I'm like, I thought all I needed was the platform and social media.

So now I plod through learning about advertising. This is really pretty scary emotionally because now I have to pay for this (the advertising). But I've plowed through every other challenge, I'll plow through this one as well.

And when I'm done with this challenge, I'm sure there'll be a new one waiting for me. (Life is so fun. Isn't it?)

Saturday, November 8, 2014

Is failing part of winning?

I hope so.

My sister gave me a book the other day. It's an old-time book that had me at the title: How to Stop Worrying and Start Living by Dale Carnegie.
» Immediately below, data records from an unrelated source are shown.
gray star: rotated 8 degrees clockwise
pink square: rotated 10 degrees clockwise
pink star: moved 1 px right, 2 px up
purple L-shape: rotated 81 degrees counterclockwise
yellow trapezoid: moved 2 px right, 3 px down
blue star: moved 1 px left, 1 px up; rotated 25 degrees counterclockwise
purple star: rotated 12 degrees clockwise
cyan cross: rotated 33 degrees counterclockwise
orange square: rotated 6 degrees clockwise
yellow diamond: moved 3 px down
It's a good book but this is no book review. It's just that one of the lines in the book really jumped out at me. It is by the American author, the man who made "Lawrence of Arabia" famous, Lowell Thomas. Mr. Thomas was deeply in debt, utterly down on his luck, dogged by a stretch of prolonged failure and yet:

He knew that if he let his reverses get him down, he would be worthless to everyone, including his creditors. So each morning before he started out, he bought a flower, put it in his buttonhole, and went swinging down Oxford Street with his head high and his step spirited. He thought positive, courageous thoughts and refused to let defeat defeat him. To him, being licked was all a part of the game—the useful training you had to expect if you wanted to get to the top.
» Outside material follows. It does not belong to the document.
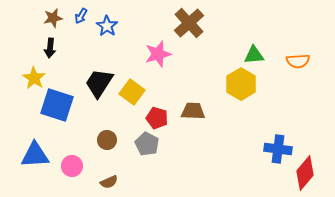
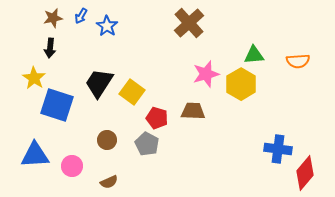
pink star: moved 48 px right, 20 px down
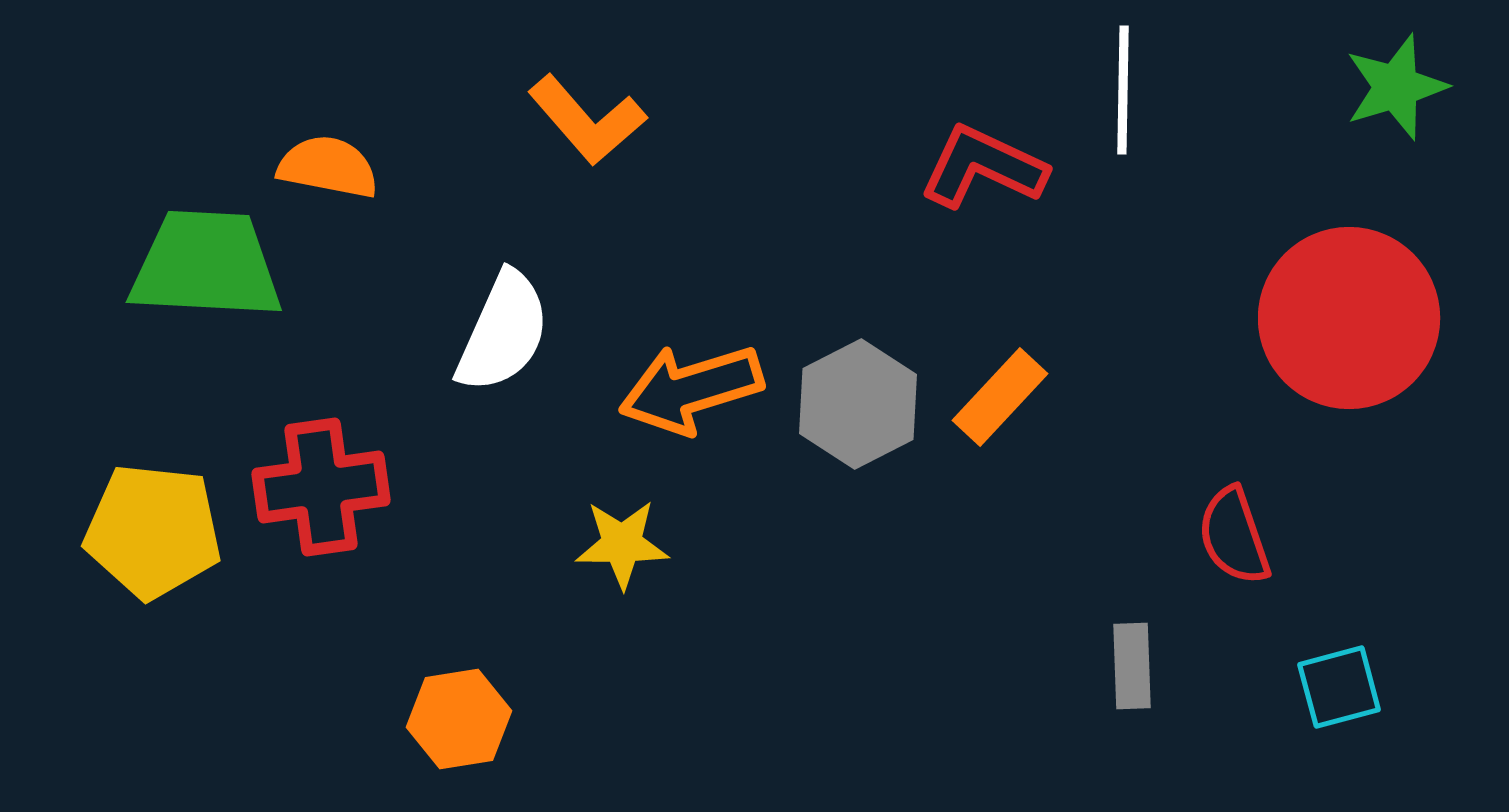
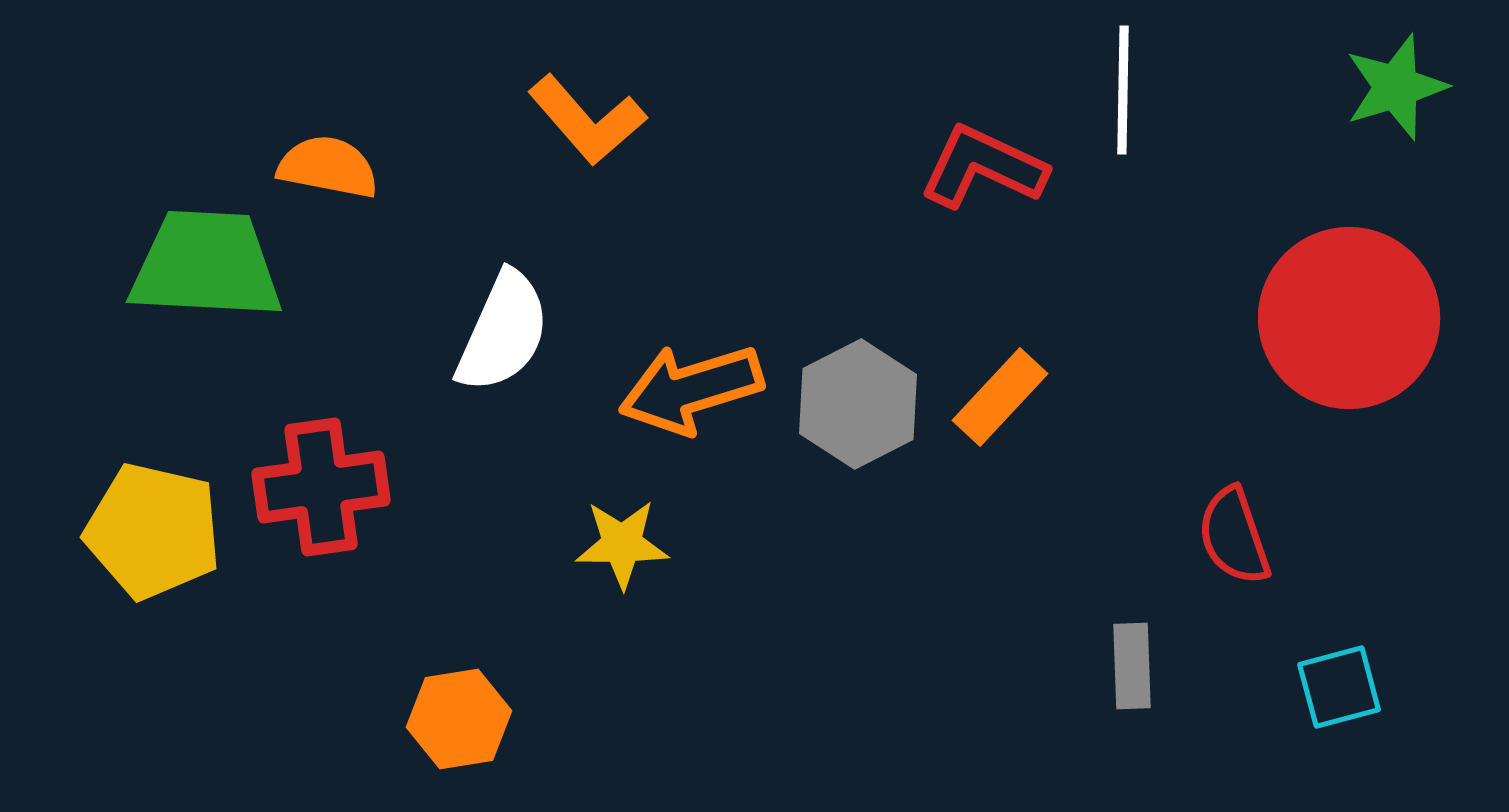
yellow pentagon: rotated 7 degrees clockwise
Being licked was "all a part of the game" and "useful training." Hmmm.

I'm a golfer. Watching Tiger Woods and the other pros on TV the announcers always talk about how 'you have to learn how to win out here.' And it seems like they mostly say that when a golfer has suffered, perhaps yet another, crushing defeat.

That's what if feels like trying to make it as a writer. Ten disappointments for every encouragement. Sometimes it just feels like facing an endless void of negativity and failure.

But then again, if it's all part of the game and useful training. No one starts out in this business as a best seller. So I will continue to plug along, believing that the failing is building something necessary into me, that it's preparing me for winning.